Dave, 87 Syncro Westy Zetec

Richard A Jones <jones@COLORADO.EDU> wrote: > The heater worked fine until the gas in the tank > reached the outside temp. About 1 hr. Thought it was the battery, tested > it ,bat. good. Thought it was frozen, nothing frozen. Decided to turn > that tank off and turn on the westy tank, worked fine all night. Temps > the following night in the 20's. Put the barbie tank back on worked fine > all night long. It has something with the surface area of the liquid > boiling off into a gas. A tank standing up that is 6 in diameter and 30 > in long has a 6 in circle of gas exposed. Take that same tank and lay it > down, you now have 6 in by 30 in of gas exposed. The more liquid gas > exposed the more gas it produces.I know it sounds hard to understand but > this was the way it was explained to me.

Does your barbie tank have a single-stage regulator? That might be the problem. That's partly why we have two-stage regulators on the Westy tanks.

This from: http://www.propane.ca/Resources/page10.asp > Reduced Freeze-ups/Service Calls - Regulator freeze-up occurs when moisture in the gas condenses and freezes on cold surfaces of the regulator nozzle.
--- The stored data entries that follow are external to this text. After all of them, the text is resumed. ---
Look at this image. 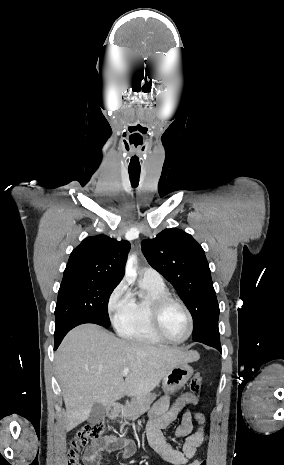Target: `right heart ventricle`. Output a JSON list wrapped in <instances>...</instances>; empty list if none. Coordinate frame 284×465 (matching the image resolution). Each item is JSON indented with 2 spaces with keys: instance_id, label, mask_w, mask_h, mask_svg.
<instances>
[{
  "instance_id": "1",
  "label": "right heart ventricle",
  "mask_w": 284,
  "mask_h": 465,
  "mask_svg": "<svg viewBox=\"0 0 284 465\" xmlns=\"http://www.w3.org/2000/svg\"><path fill=\"white\" fill-rule=\"evenodd\" d=\"M148 292L147 297L133 300L130 308L120 316L115 326L118 333L132 343L145 346H161L163 342L152 332L149 321H151V307L156 298L170 296L164 282L148 283L143 281Z\"/></svg>"
}]
</instances>
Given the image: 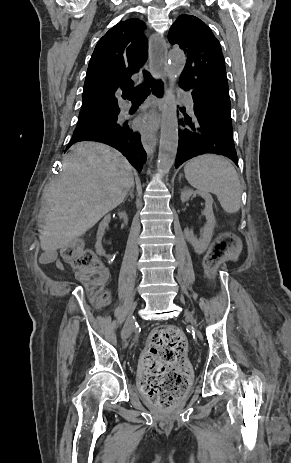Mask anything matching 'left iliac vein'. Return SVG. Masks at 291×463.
<instances>
[{
    "instance_id": "1",
    "label": "left iliac vein",
    "mask_w": 291,
    "mask_h": 463,
    "mask_svg": "<svg viewBox=\"0 0 291 463\" xmlns=\"http://www.w3.org/2000/svg\"><path fill=\"white\" fill-rule=\"evenodd\" d=\"M185 316L192 324H195L193 314L190 311L185 310Z\"/></svg>"
}]
</instances>
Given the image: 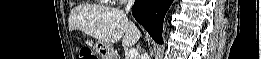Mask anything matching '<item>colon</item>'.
Segmentation results:
<instances>
[{
  "mask_svg": "<svg viewBox=\"0 0 261 59\" xmlns=\"http://www.w3.org/2000/svg\"><path fill=\"white\" fill-rule=\"evenodd\" d=\"M80 58L82 59H96L94 53L89 49H84L80 53Z\"/></svg>",
  "mask_w": 261,
  "mask_h": 59,
  "instance_id": "obj_1",
  "label": "colon"
}]
</instances>
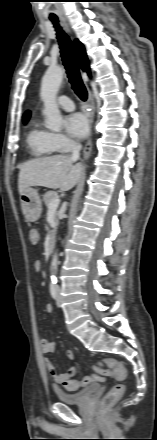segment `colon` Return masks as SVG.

The nozzle becomes chilled when high pressure gas expands across it into the regulator body. This chilling action is more severe in single stage systems as gas expands from tank pressure to 11" w.c. through a single regulator nozzle. > > Two-stage systems can greatly reduce the possibility of freeze-ups and resulting service calls as the expansion of gas from tank pressure to 11" w.c. is divided into two steps, with less chilling effect at each regulator. In addition, after the gas exits the first stage regulator and enters the first-stage transmission line, it picks up heat from the line, further reducing the possibility of second stage freeze-up.